Levante, al secolo Claudia Lagona, 39 anni, protagonista della manifestazioneCantare l’amore, in tutte le sue declinazioni, è da sempre il cuore pulsante del pop, non solo di quello italiano. Una aspirazione, una necessità espressiva, alla quale è impossibile sottrarsi. Più complesso è metterne in scena punti di vista non ordinari, obliqui. Chi ha dimostrato di saperlo fare con grande creatività è Levante, la cantautrice di origine siciliana che si esibisce sabato 5 settembre (alle 21,30) in piazza Matteotti in occasione dell’edizione numero 30 di Imola in Musica, un festival ricchissimo di appuntamenti che attraversano tutti i suoni possibili.
Levante, il concerto di Imola precede di pochi giorni l’uscita del suo attesissimo album... "Sì, tra un mese sarà finalmente disponibile il mio nuovo album Dell’amore, il fallimento e altri passi di danza. Quindi quella di Imola sarà una vera anteprima nella quale eseguirò molte delle canzoni contenute nel disco, a iniziare dal recente singolo Malìa".
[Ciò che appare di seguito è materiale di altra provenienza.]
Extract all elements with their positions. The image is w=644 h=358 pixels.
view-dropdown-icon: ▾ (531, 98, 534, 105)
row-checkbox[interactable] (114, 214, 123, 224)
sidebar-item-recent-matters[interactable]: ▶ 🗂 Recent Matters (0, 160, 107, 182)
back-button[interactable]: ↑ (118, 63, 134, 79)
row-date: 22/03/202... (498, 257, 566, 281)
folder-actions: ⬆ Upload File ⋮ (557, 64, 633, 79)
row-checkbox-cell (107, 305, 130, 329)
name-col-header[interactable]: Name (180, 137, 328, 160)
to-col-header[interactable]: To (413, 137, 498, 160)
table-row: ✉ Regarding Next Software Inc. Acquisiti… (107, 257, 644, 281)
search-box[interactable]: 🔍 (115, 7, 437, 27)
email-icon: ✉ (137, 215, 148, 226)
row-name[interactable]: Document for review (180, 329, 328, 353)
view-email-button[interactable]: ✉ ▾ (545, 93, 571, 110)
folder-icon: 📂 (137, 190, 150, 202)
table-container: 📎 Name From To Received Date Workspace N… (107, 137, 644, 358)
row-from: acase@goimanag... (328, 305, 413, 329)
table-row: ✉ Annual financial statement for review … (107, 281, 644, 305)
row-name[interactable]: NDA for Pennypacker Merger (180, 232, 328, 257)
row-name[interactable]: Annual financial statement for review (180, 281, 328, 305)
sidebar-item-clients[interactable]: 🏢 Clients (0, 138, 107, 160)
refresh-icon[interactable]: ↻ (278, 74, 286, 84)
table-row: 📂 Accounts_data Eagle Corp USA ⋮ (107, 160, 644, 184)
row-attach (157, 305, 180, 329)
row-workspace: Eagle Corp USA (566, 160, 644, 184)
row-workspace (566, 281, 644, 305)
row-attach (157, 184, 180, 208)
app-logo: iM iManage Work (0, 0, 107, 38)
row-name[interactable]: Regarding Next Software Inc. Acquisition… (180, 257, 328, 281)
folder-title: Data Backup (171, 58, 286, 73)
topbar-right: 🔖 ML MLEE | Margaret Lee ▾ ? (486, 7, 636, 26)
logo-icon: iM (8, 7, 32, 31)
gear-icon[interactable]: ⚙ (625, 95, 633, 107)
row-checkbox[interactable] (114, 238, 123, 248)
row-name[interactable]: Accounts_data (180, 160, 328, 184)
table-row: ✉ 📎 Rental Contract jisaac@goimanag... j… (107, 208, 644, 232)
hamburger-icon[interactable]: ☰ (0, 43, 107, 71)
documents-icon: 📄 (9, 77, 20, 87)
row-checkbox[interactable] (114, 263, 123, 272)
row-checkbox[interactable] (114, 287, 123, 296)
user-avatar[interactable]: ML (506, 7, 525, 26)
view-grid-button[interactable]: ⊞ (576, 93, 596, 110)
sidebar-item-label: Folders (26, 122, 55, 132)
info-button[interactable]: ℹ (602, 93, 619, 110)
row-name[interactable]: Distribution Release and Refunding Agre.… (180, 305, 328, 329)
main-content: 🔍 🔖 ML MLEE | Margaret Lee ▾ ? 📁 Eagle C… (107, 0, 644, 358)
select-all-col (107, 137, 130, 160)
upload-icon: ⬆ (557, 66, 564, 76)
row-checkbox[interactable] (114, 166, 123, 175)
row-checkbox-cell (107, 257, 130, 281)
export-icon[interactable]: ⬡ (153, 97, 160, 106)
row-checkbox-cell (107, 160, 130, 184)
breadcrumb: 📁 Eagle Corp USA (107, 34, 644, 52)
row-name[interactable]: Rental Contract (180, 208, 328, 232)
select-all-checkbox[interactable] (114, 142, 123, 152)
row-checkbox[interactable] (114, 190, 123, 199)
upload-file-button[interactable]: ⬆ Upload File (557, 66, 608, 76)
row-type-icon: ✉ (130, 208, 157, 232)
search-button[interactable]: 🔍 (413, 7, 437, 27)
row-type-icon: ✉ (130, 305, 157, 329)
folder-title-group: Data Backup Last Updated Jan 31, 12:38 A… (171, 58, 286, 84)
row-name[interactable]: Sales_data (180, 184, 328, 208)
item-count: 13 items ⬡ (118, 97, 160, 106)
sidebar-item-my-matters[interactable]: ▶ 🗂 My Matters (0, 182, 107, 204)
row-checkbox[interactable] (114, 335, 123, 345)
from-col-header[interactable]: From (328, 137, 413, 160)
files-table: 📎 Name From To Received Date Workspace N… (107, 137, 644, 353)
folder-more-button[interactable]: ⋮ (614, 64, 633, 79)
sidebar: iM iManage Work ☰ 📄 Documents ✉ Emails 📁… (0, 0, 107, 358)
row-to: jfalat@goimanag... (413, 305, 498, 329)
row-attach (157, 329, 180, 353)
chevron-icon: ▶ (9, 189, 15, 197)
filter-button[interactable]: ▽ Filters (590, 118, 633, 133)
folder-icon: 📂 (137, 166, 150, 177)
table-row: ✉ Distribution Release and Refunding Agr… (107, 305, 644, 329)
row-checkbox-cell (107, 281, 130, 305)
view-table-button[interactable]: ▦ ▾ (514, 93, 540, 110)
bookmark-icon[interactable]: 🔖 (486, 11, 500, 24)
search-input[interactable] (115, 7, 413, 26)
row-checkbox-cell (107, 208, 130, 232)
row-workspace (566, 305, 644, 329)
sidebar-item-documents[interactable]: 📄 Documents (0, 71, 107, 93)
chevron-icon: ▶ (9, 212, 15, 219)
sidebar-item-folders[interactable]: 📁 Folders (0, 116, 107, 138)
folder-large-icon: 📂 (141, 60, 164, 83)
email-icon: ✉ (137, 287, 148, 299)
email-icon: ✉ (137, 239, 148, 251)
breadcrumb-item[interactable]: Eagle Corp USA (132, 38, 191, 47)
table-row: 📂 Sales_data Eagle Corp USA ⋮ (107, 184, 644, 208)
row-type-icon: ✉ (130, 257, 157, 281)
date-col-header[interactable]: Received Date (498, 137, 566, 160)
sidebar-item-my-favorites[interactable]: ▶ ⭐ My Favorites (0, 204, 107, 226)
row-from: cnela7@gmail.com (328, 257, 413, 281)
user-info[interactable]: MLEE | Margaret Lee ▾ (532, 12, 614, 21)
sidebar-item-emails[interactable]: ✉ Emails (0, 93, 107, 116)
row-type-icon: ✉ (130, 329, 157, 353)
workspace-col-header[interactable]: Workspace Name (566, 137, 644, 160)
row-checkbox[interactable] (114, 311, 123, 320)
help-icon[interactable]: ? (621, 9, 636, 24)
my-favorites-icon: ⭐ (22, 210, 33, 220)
Quella che ha raccontato in Malìa è una declinazione della parola amore che spesso non identifichiamo con la figura della protagonista del brano. "Malìa è una prostituta che vive la sua vita, ho pensato il brano come un omaggio a una donna libera, cosciente del lavoro che ha scelto di fare, senza esserne obbligata. Ho cercato, pur con questa ambientazione in costume e in un altro secolo, di farne un esempio contemporaneo, la rappresentazione della possibilità di scegliere come declinare il proprio punto di vista sulla parola amore".